From: Laurent Dufour <ldufour@linux.ibm.com>
To: Nicholas Piggin <npiggin@gmail.com>, linuxppc-dev@lists.ozlabs.org
Subject: Re: [PATCH v2 4/5] powerpc/watchdog: Read TB close to where it is used
Date: Fri, 5 Nov 2021 14:39:32 +0100 [thread overview]
Message-ID: <b0880e6e-71c7-0ea2-1e6d-6dee86265abe@linux.ibm.com> (raw)
In-Reply-To: <20211104161057.1255659-5-npiggin@gmail.com>
Le 04/11/2021 à 17:10, Nicholas Piggin a écrit :
> When taking watchdog actions, printing messages, comparing and
> re-setting wd_smp_last_reset_tb, etc., read TB close to the point of use
> and under wd_smp_lock or printing lock (if applicable).
>
> This should keep timebase mostly monotonic with kernel log messages, and
> could prevent (in theory) a laggy CPU updating wd_smp_last_reset_tb to
> something a long way in the past, and causing other CPUs to appear to be
> stuck.
>
> These additional TB reads are all slowpath (lockup has been detected),
> so performance does not matter.
>
> Signed-off-by: Nicholas Piggin <npiggin@gmail.com>
> ---
> arch/powerpc/kernel/watchdog.c | 30 ++++++++++++++++++------------
> 1 file changed, 18 insertions(+), 12 deletions(-)
>
> diff --git a/arch/powerpc/kernel/watchdog.c b/arch/powerpc/kernel/watchdog.c
> index 0265d27340f1..2444cd10b61a 100644
> --- a/arch/powerpc/kernel/watchdog.c
> +++ b/arch/powerpc/kernel/watchdog.c
> @@ -94,6 +94,10 @@ static u64 wd_smp_last_reset_tb;
> * Try to take the exclusive watchdog action / NMI IPI / printing lock.

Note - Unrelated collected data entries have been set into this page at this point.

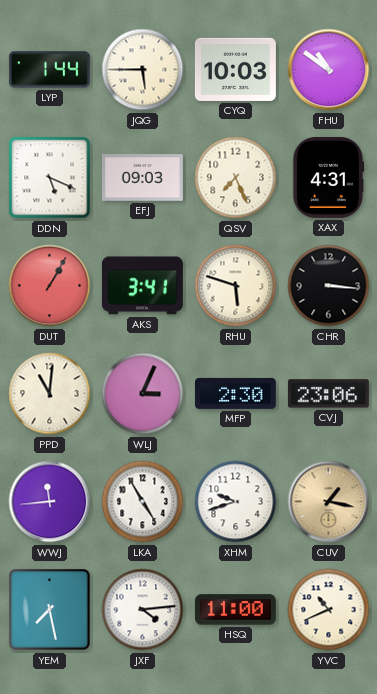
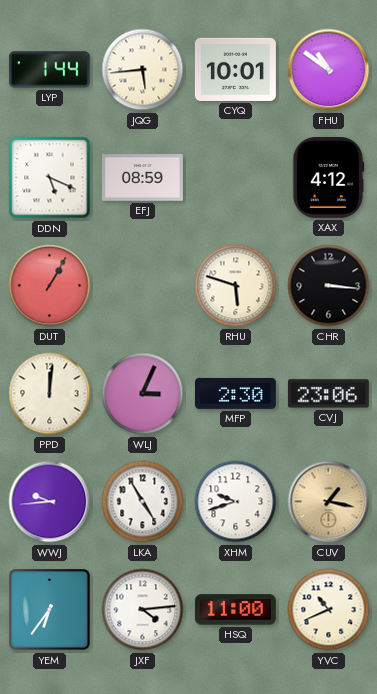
JQG: 5:45 -> 5:44
CYQ: 10:03 -> 10:01
EFJ: 09:03 -> 08:59
QSV: 7:26 -> none
XAX: 4:31 -> 4:12
AKS: 3:41 -> none
PPD: 11:01 -> 12:01
WWJ: 11:44 -> 9:44
YEM: 7:28 -> 6:36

> * wd_smp_lock must be held. If this fails, we should return and wait
> * for the watchdog to kick in again (or another CPU to trigger it).
> + *
> + * Importantly, if hardlockup_panic is set, wd_try_report failure should
> + * not delay the panic, because whichever other CPU is reporting will
> + * call panic.
> */
I guess this comment should be part of the previous commit in this series.

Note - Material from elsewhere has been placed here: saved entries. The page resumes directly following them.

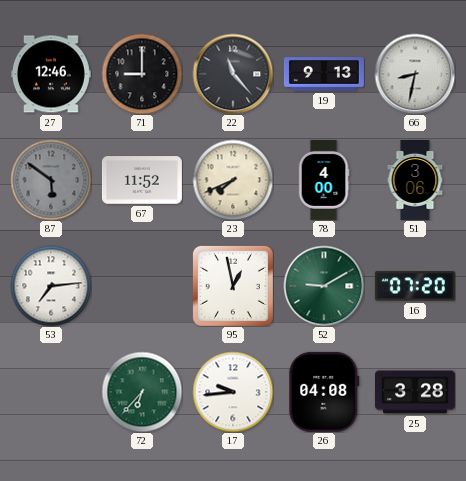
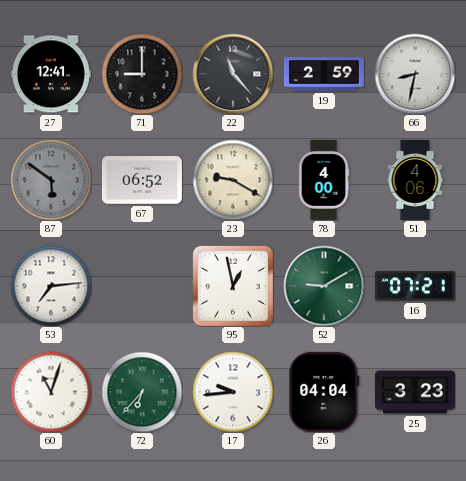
27: 12:46 -> 12:41
19: 9:13 -> 2:59
67: 11:52 -> 06:52
23: 7:41 -> 9:20
51: 3:06 -> 4:06
16: 07:20 -> 07:21
60: none -> 11:03
26: 04:08 -> 04:04
25: 3:28 -> 3:23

Despite that, please consider
Reviewed-by: Laurent Dufour <ldufour@linux.ibm.com>
> static bool wd_try_report(void)
> {
> @@ -153,7 +157,7 @@ static void wd_lockup_ipi(struct pt_regs *regs)
> /* Do not panic from here because that can recurse into NMI IPI layer */
> }
>
> -static bool set_cpu_stuck(int cpu, u64 tb)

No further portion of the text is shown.